=== What to work on ===
Every line of the material must be restated exactly, though not its pictures.

=== Exercise materials ===
________________

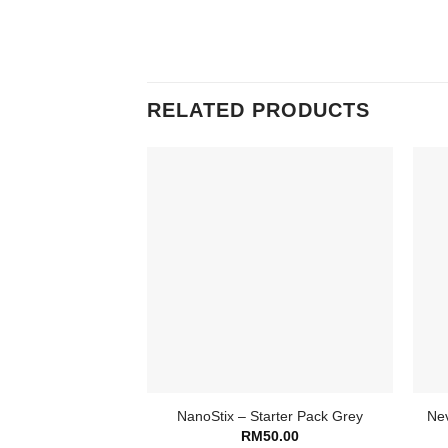
RELATED PRODUCTS
NanoStix – Starter Pack Grey
Nev
RM
50.00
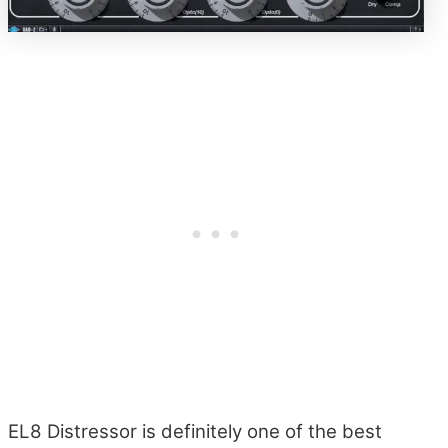
EL8 Distressor is definitely one of the best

________________

=== Solution below ===
RELATED PRODUCTS
NanoStix – Starter Pack Grey
Nev
RM
50.00
EL8 Distressor is definitely one of the best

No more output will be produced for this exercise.